そうすることでクラスメートたちとの一体感を感じ続けて、安心していた。なぜあの時、宇垣智秀は群れを飛び出せなかったのか。今ならわかる。倫理や道徳よりも、多数派の意思に身を預けていたほうが楽だったからだ。
「みんなも、本当は赤崎さんのことを気にしてるんだよ。ただ、それを表に出すと、周りと違うことになる。それが嫌だから、みんな赤崎さんを無視しているんだ。だから、誰も赤崎さんのことを邪魔だなんて思ってない」
そう、確信していた。
真純が泣いたままの瞳で、見返してくる。そこには疑惑の色が表れていた。本当にそんなふうにみんなが考えているのか、という疑惑。
智秀は優しく、そんな真純に諭すように言う。
「嘘っぽく聞こえるかもしれないけど、僕の言うことを、信じて欲しい。

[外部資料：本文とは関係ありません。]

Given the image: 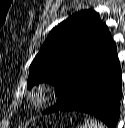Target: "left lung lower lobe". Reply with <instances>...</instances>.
Returning <instances> with one entry per match:
<instances>
[{"label": "left lung lower lobe", "instance_id": "obj_1", "mask_svg": "<svg viewBox=\"0 0 125 128\" xmlns=\"http://www.w3.org/2000/svg\"><path fill=\"white\" fill-rule=\"evenodd\" d=\"M121 84V68L114 45L88 71L70 103L57 111L94 115L108 127L114 128L120 117Z\"/></svg>", "mask_w": 125, "mask_h": 128}]
</instances>
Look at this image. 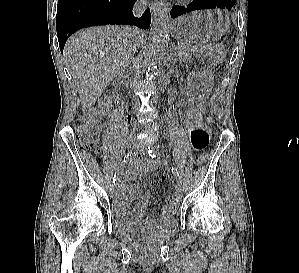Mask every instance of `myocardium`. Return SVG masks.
<instances>
[{"mask_svg":"<svg viewBox=\"0 0 299 273\" xmlns=\"http://www.w3.org/2000/svg\"><path fill=\"white\" fill-rule=\"evenodd\" d=\"M180 4H186L191 0H177Z\"/></svg>","mask_w":299,"mask_h":273,"instance_id":"obj_1","label":"myocardium"}]
</instances>
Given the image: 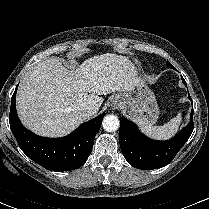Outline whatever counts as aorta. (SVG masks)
<instances>
[{"label":"aorta","mask_w":209,"mask_h":209,"mask_svg":"<svg viewBox=\"0 0 209 209\" xmlns=\"http://www.w3.org/2000/svg\"><path fill=\"white\" fill-rule=\"evenodd\" d=\"M119 125H120V121L118 117L115 115L105 116L102 122L103 129L107 132H114L118 130Z\"/></svg>","instance_id":"obj_1"}]
</instances>
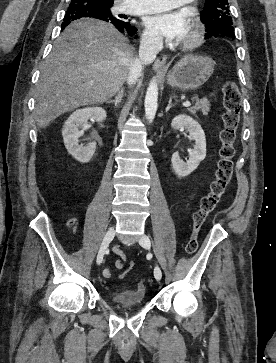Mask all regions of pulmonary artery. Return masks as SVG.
Here are the masks:
<instances>
[{
    "label": "pulmonary artery",
    "instance_id": "1",
    "mask_svg": "<svg viewBox=\"0 0 276 363\" xmlns=\"http://www.w3.org/2000/svg\"><path fill=\"white\" fill-rule=\"evenodd\" d=\"M192 0H125L123 6L130 14H149L177 8Z\"/></svg>",
    "mask_w": 276,
    "mask_h": 363
}]
</instances>
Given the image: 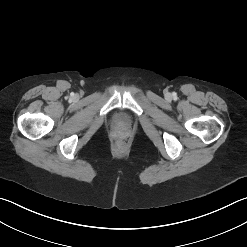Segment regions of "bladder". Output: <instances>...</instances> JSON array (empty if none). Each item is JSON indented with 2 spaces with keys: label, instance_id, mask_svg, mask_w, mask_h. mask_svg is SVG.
Returning a JSON list of instances; mask_svg holds the SVG:
<instances>
[{
  "label": "bladder",
  "instance_id": "bladder-1",
  "mask_svg": "<svg viewBox=\"0 0 247 247\" xmlns=\"http://www.w3.org/2000/svg\"><path fill=\"white\" fill-rule=\"evenodd\" d=\"M114 124L120 128L126 127L130 124V118L127 114L119 112L114 116Z\"/></svg>",
  "mask_w": 247,
  "mask_h": 247
}]
</instances>
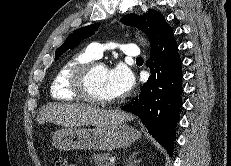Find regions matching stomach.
<instances>
[{
	"instance_id": "1",
	"label": "stomach",
	"mask_w": 231,
	"mask_h": 166,
	"mask_svg": "<svg viewBox=\"0 0 231 166\" xmlns=\"http://www.w3.org/2000/svg\"><path fill=\"white\" fill-rule=\"evenodd\" d=\"M140 131L125 123L106 128L68 127L53 133L52 145L60 151L126 148L140 139Z\"/></svg>"
}]
</instances>
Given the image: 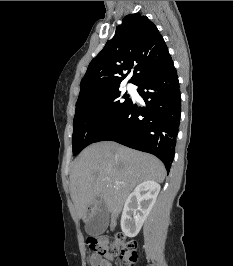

――僕もみんなと同じように、赤崎さんを無視してた。けど、今はこうして赤崎さんと話せている。みんなだって、キッカケがあれば、僕みたいに一歩を踏み出せるはずなんだ」
青樹叶が背中を押してくれたから、クラスメートの輪から飛び出して、赤崎真純の味方になったように。他の生徒だって、自分の心に正直に動くことができるはずだ。
「だから、赤崎さんには信じて欲しい。僕のことも、クラスのみんなのことも」
向けられる濡れた瞳を、しっかり受け止める。
しばらく見つめ合っていると、真純はひと言だけ小さく「うん」と、喉を鳴らしたように応えてくれた。そしてまた一筋、涙がこぼれた。